## PROBLEM TO WORK ON
All pictures are to be omitted while the lines starting at the line with "APX PRIME EDITION 59FIFTY FITTED HAT" and ending at the line with "soul and R&B, thus ensuring that" in the material below are retyped exactly, both ends included.
== EXERCISE DATA
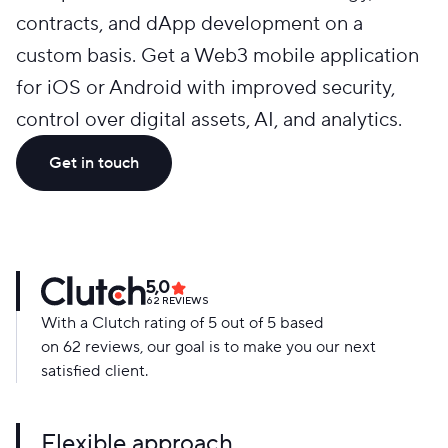
contracts, and dApp development on a
custom basis. Get a Web3 mobile application
for iOS or Android with improved security,
control over digital assets, AI, and analytics.
Get in touch
5,0
62
REVIEWS
With a Clutch rating of 5 out of 5 based
on 62 reviews, our goal is to make you our next
satisfied client.
Flexible approach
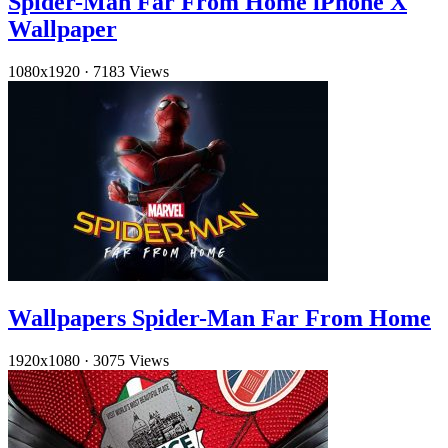
Spider-Man Far From Home iPhone X
Wallpaper
1080x1920
·
7183 Views
Wallpapers Spider-Man Far From Home
1920x1080
·
3075 Views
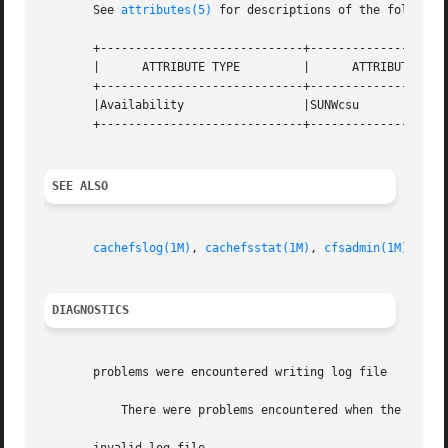
       See 
attributes(5)
 for descriptions of the following
       +-----------------------------+--------------------
       |      ATTRIBUTE TYPE	     |	    ATTRIBUTE VALUE	   |

       +-----------------------------+--------------------
       |Availability		     |SUNWcsu			   |

       +-----------------------------+--------------------
SEE ALSO
cachefslog(1M)
, 
cachefsstat(1M)
, 
cfsadmin(1M)
, 
att
DIAGNOSTICS
       problems were encountered writing log file

	   There were problems encountered when the kernel was writing the logfile.  The most common problem is running out of disk space.
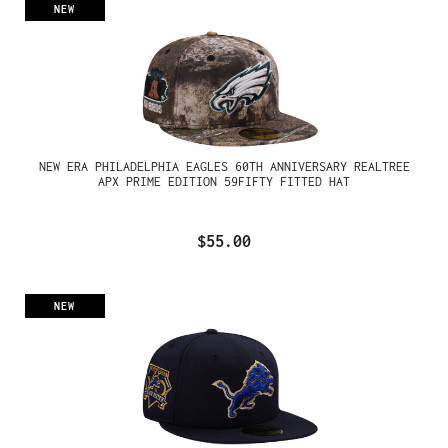
NEW
NEW ERA PHILADELPHIA EAGLES 60TH ANNIVERSARY REALTREE
APX PRIME EDITION 59FIFTY FITTED HAT
$55.00
NEW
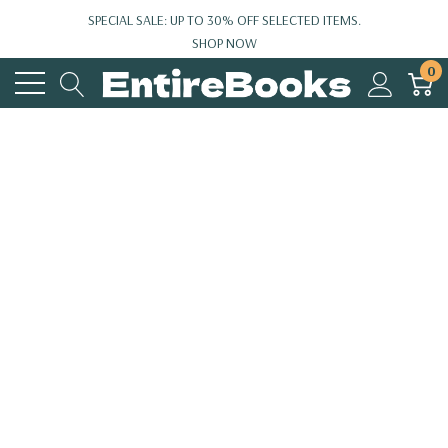
SPECIAL SALE: UP TO 30% OFF SELECTED ITEMS.
SHOP NOW
0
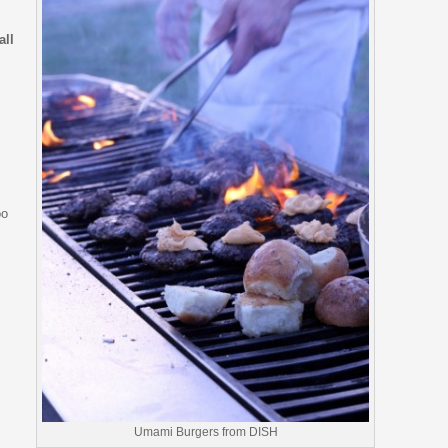
all
oo
Umami Burgers from DISH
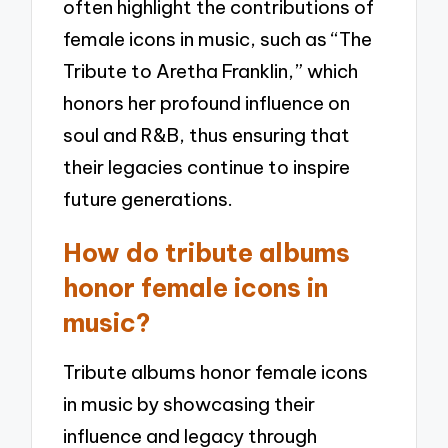
often highlight the contributions of
female icons in music, such as “The
Tribute to Aretha Franklin,” which
honors her profound influence on
soul and R&B, thus ensuring that
their legacies continue to inspire
future generations.
How do tribute albums
honor female icons in
music?
Tribute albums honor female icons
in music by showcasing their
influence and legacy through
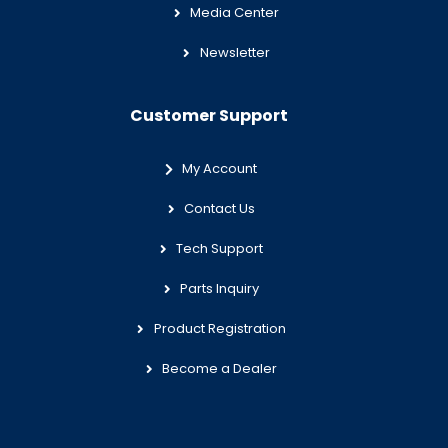
Media Center
Newsletter
Customer Support
My Account
Contact Us
Tech Support
Parts Inquiry
Product Registration
Become a Dealer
====
## ANSWER TO THIS TASK
APX PRIME EDITION 59FIFTY FITTED HAT
$55.00
NEW
SPECIAL SALE: UP TO 30% OFF SELECTED ITEMS.
SHOP NOW
0
all
oo
Umami Burgers from DISH
often highlight the contributions of
female icons in music, such as “The
Tribute to Aretha Franklin,” which
honors her profound influence on
soul and R&B, thus ensuring that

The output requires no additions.